True chocolate contains substances such as phenylethylamine, theobromine, anandamide and tryptophan. These substances trigger mood enhancing chemicals in the brain to reportedly create feelings of giddiness, attraction, euphoria and excitement. What is this atrocity called “white chocolate”? White chocolate is made the same way as milk chocolate and dark chocolate -- the difference is the ingredients. White chocolate does not contain chocolate liquor, the defining ingredient of real chocolate. White chocolate is made from cocoa butter, milk, sugar and vanilla…
NO CHOCOLATE LIQUOR = CHOCOLATE IMPOSTOR
The Bottom Line:
Because white chocolate has no cocoa solids from the chocolate liquor, the FDA doesn't classify it as chocolate. Below is a quote from the FDA website concerning white chocolate:
“A product labeled as ``white chocolate'' contains the term ``chocolate,'' an alternative nomenclature for chocolate liquor that indicates the presence of cacao-derived ingredients. All existing chocolate standards include the cacao-derived ingredient chocolate liquor, which contains both the nonfat and the fat components of the cacao nibs. In contrast, the cacao-derived ingredient contained in products that consumers have come to know as ``white chocolate'' is cacao fat (i.e., cocoa butter), not chocolate liquor. Because the term ``chocolate'' implies that the product contains cacao-derived ingredients similar to those in standardized chocolate products, in the absence of a standard of identity or TMP, the product described in the proposed standard could not use the term ``chocolate'' on its labeling. Specifically, a product labeled ``white chocolate'' would purport to be chocolate, but it would not comply with the current food standards for cacao products in part 163. Therefore, the product would be misbranded under section 403(g) of the Federal Food, Drug, and Cosmetic Act (the act) (21 U.S.C. 343 (g)).”
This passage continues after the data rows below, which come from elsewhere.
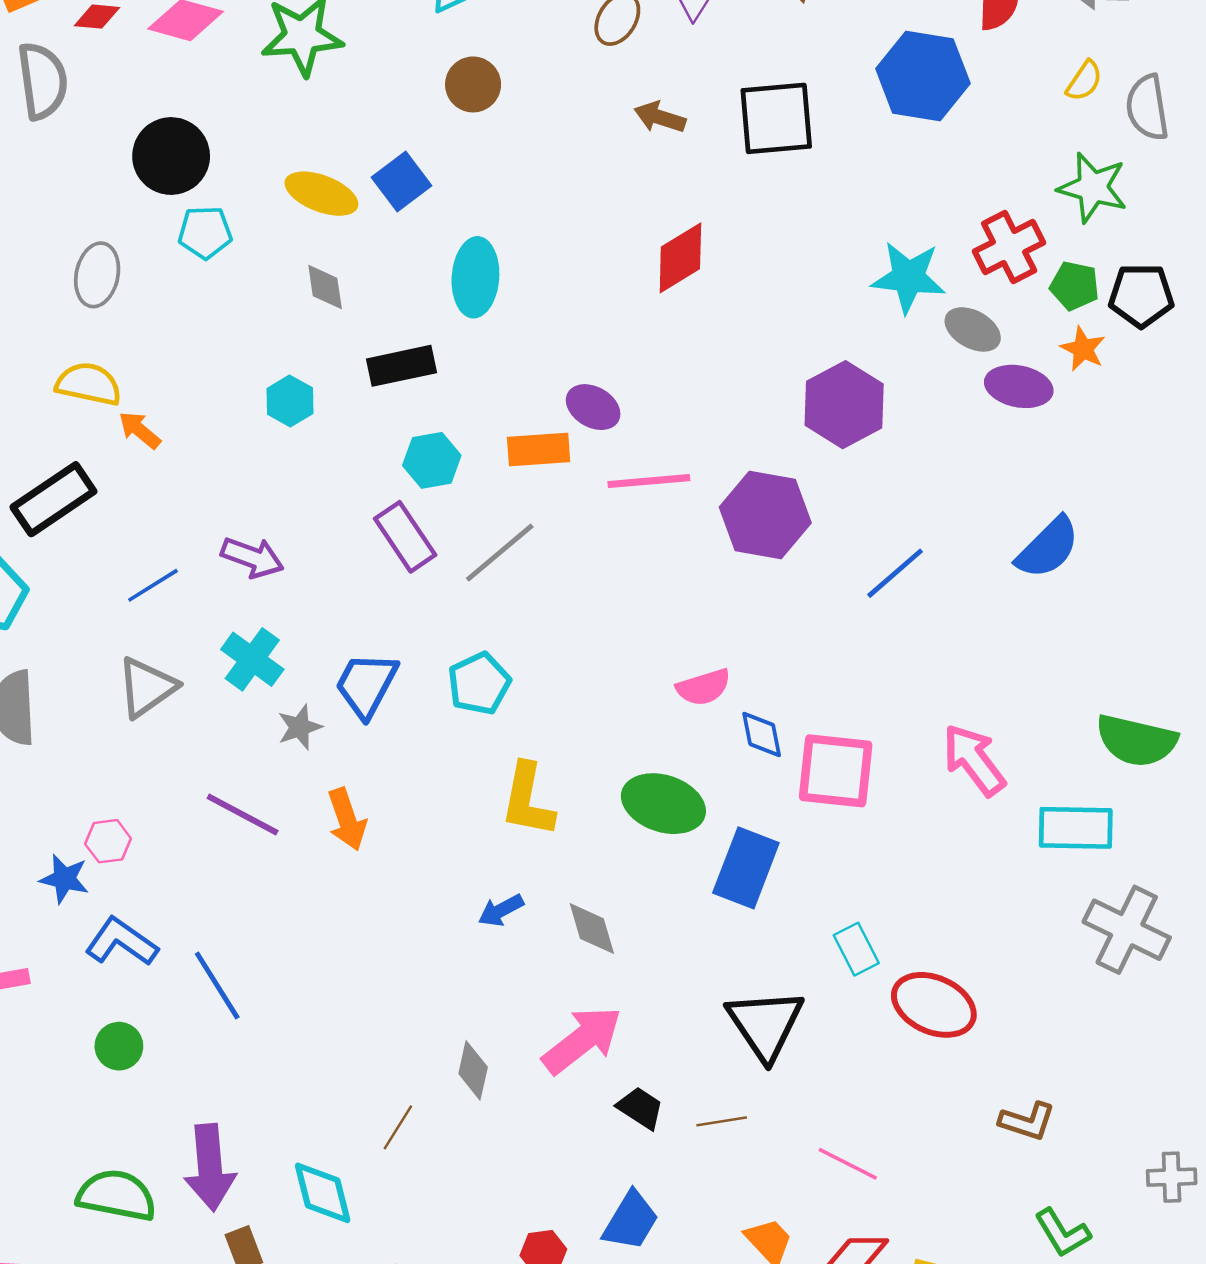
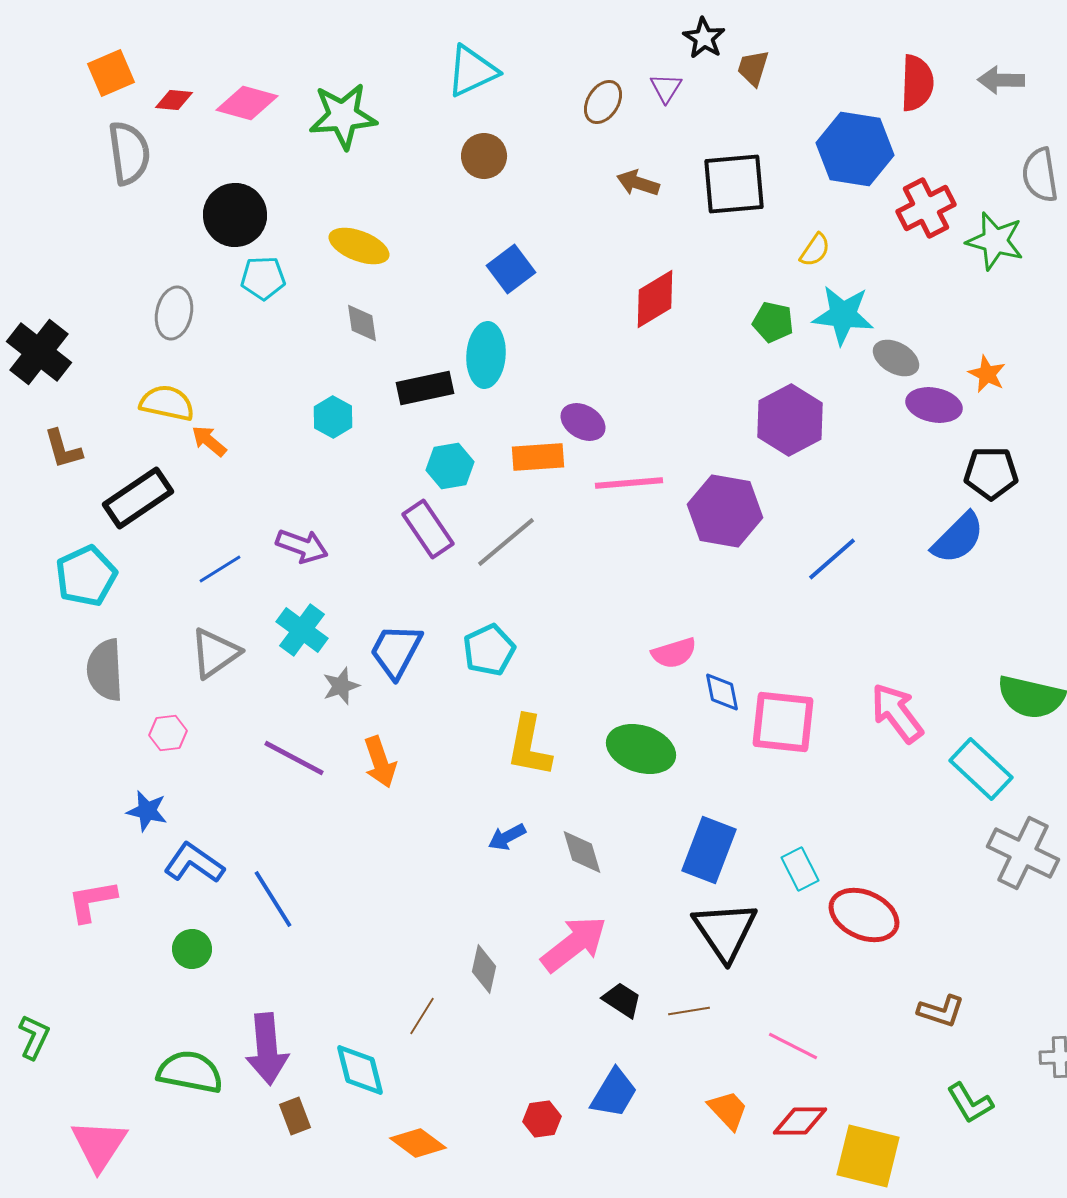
yellow semicircle: (1084, 81) -> (815, 250), moved
blue square: (401, 181) -> (511, 269), moved
red cross: (1009, 247) -> (926, 208), moved
cyan ellipse: (475, 277) -> (486, 355), moved
green pentagon: (1075, 286) -> (773, 322), moved
black pentagon: (1141, 295) -> (991, 473), moved
cyan rectangle: (1076, 828) -> (981, 769), turned 42
pink hexagon: (108, 841) -> (168, 733), moved
blue rectangle: (746, 868) -> (709, 850), moved

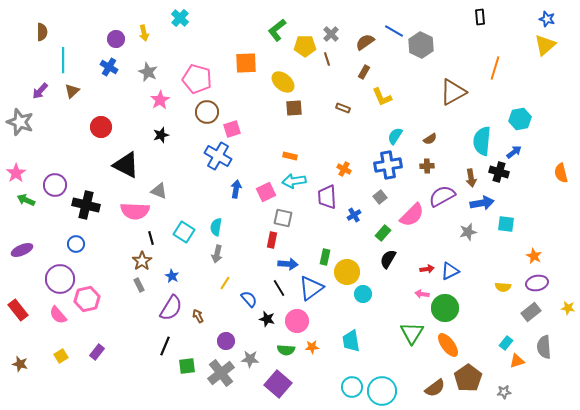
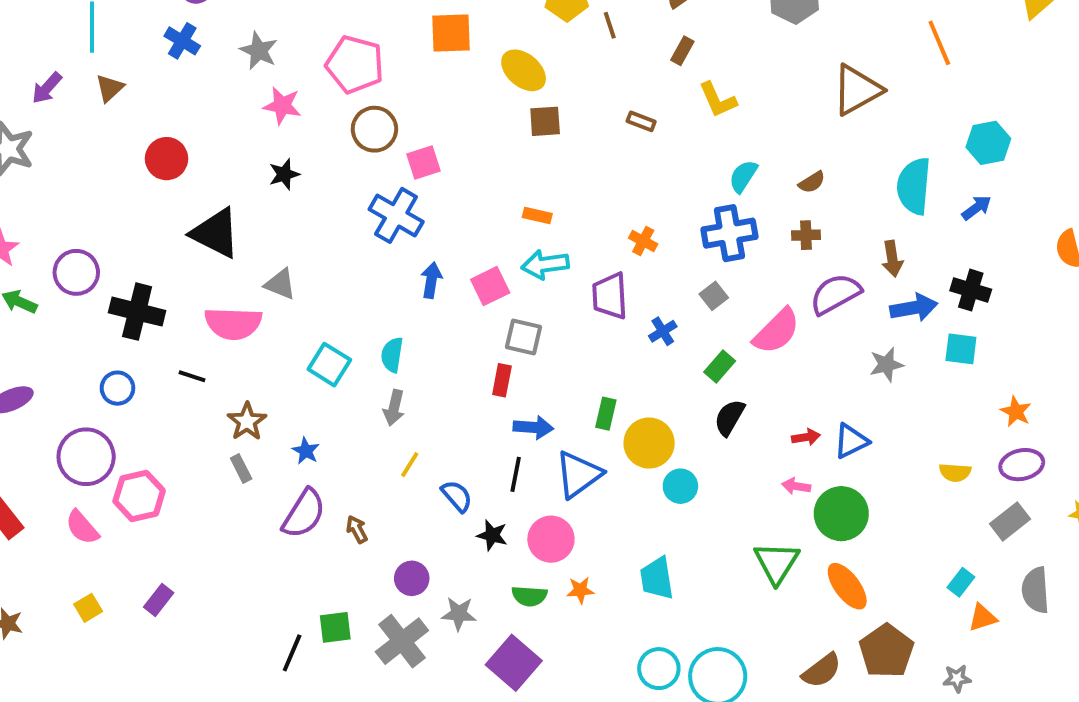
orange line: (495, 68) -> (939, 43), turned -40
pink star: (160, 100) -> (282, 106), turned -30
black cross: (499, 172) -> (971, 290), moved
black line: (151, 238) -> (192, 376), moved, turned -56
black line: (279, 288) -> (516, 474), turned 42
black line: (165, 346) -> (292, 653), moved

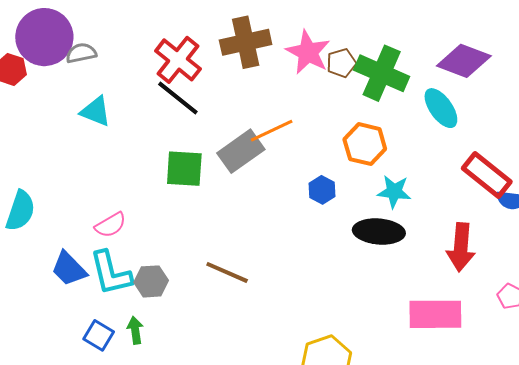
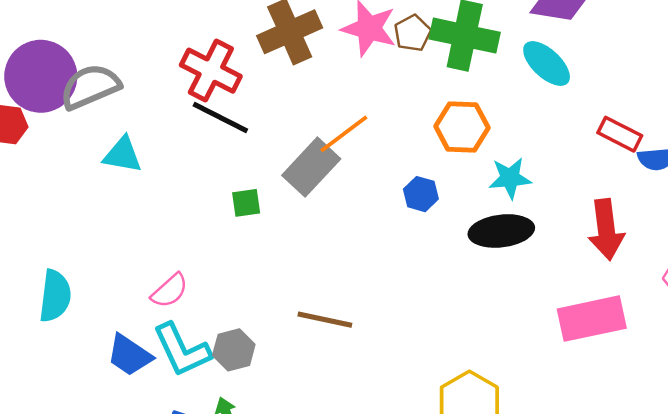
gray semicircle: (81, 53) -> (90, 87), size x1.6
green square: (184, 169) -> (246, 203), size x0.6
red rectangle: (487, 175) -> (620, 134), size x0.7

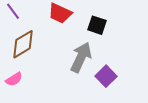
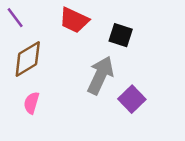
pink semicircle: (14, 79) -> (31, 103), moved, turned 138

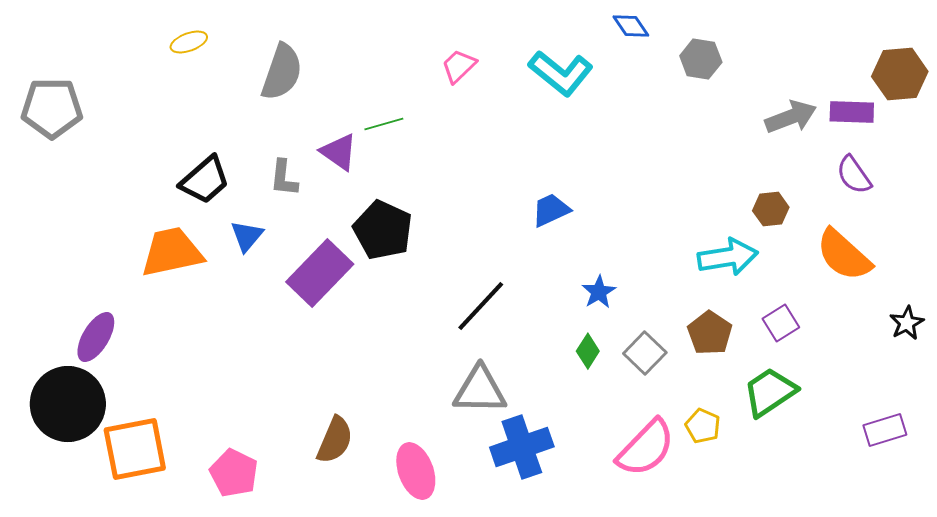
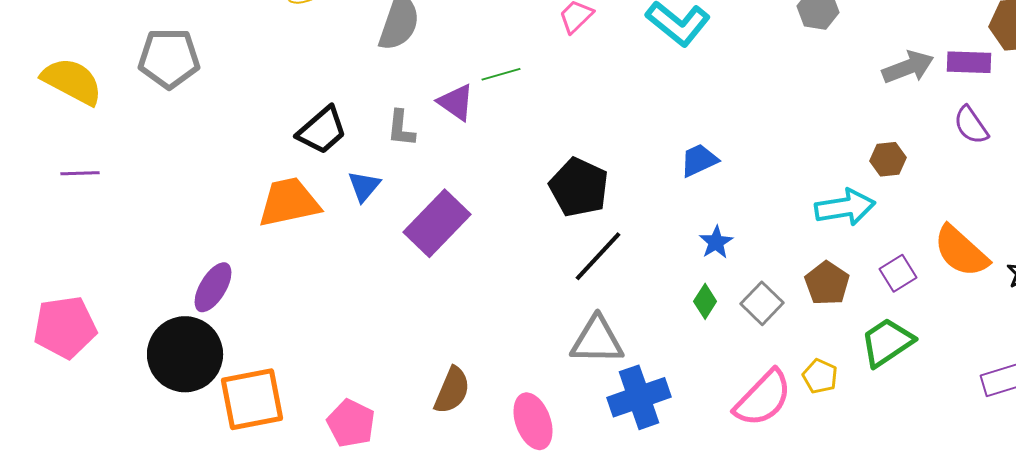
blue trapezoid: (551, 210) -> (699, 160), moved
black pentagon: (383, 230) -> (579, 187), moved
orange semicircle: (844, 255) -> (961, 251), moved

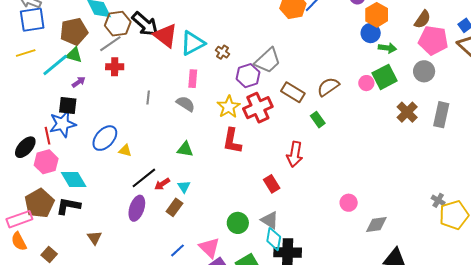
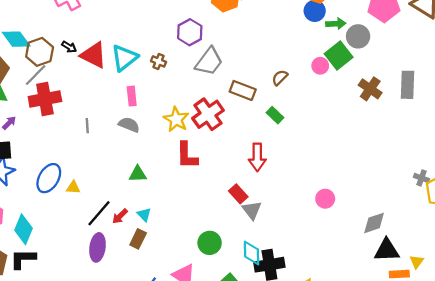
black arrow: (145, 24) -> (69, 47), size x0.5
red cross: (115, 67) -> (45, 99), size x1.6
gray circle: (424, 71) -> (358, 36), moved
purple hexagon: (248, 76) -> (190, 32), moved
brown semicircle: (328, 87) -> (280, 78), size x0.7
cyan diamond: (74, 180) -> (23, 229), turned 64
gray triangle: (270, 220) -> (252, 210), moved, turned 30
gray diamond: (376, 225) -> (374, 223), moved

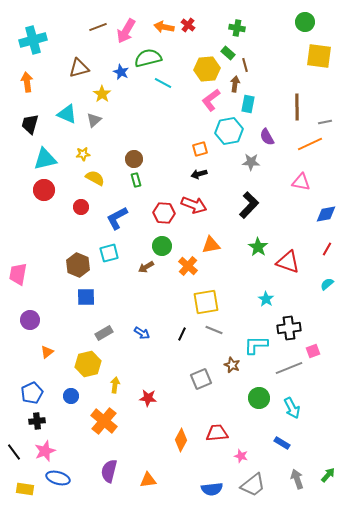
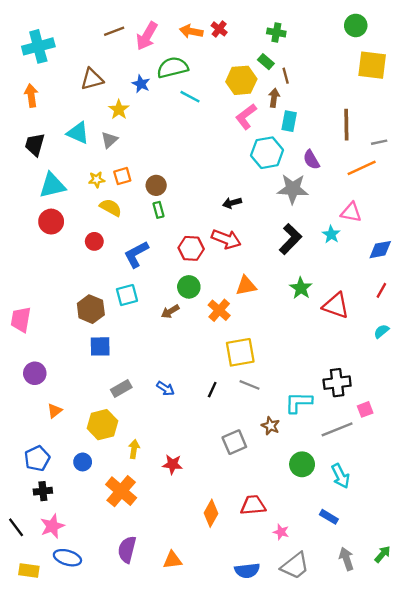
orange square: (200, 149) -> (122, 176), moved
gray star: (251, 162) -> (293, 189), size x1.5
cyan star: (266, 299) -> (331, 234), moved

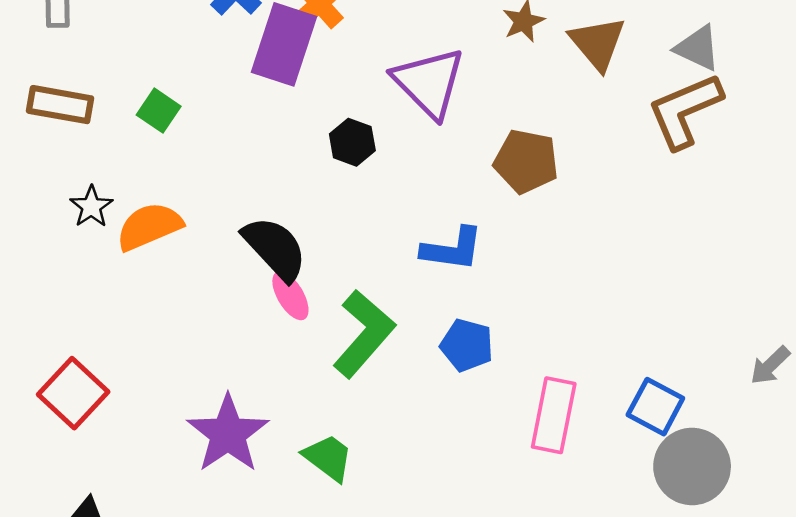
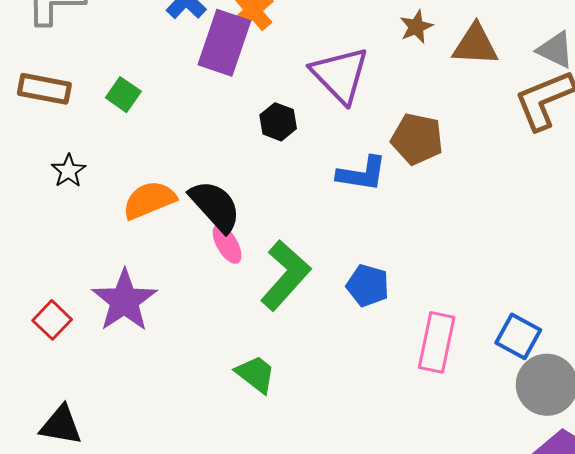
brown triangle: (598, 43) -> (475, 45), turned -48
orange semicircle: (149, 226) -> (149, 200), moved
blue L-shape: (452, 249) -> (362, 174), moved
red square: (73, 393) -> (52, 320), size x0.7
purple star: (228, 434) -> (124, 301), moved

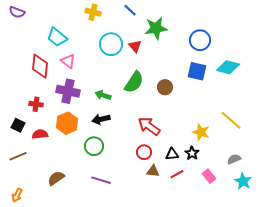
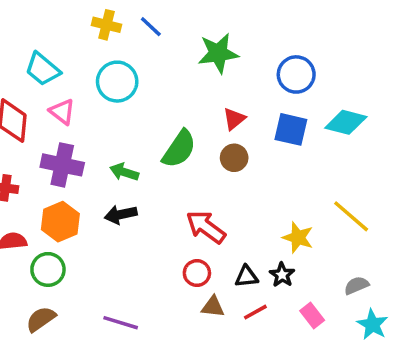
blue line: (130, 10) -> (151, 27), moved
cyan circle: (111, 44) -> (117, 82), moved
red triangle: (135, 46) -> (234, 119), moved, turned 32
green circle: (94, 146) -> (48, 269), moved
White chocolate is technically (and in reality) a white candy confection. All of the mystical effects attributed to the consumption of real chocolate containing chocolate liquor are not realized when consuming white chocolate. The only euphoria you'll feel from eating large quantities of white chocolate, is the euphoria of growing your thighs and ass. It is believed that eating 2 ounces (50 grams) a day of plain chocolate with a minimum content of 70% chocolate solids can be beneficial to health, providing protection against heart disease, high blood pressure, and many other health hazards as well as essential trace elements and nutrients such as iron, calcium and potassium, and vitamins A. B1, C, D, and E and it's a lot tastier than vitamin pills. A 1 1/2-ounce square of chocolate may have as many cancer-fighting antioxidants as a five-ounce glass of red wine (1).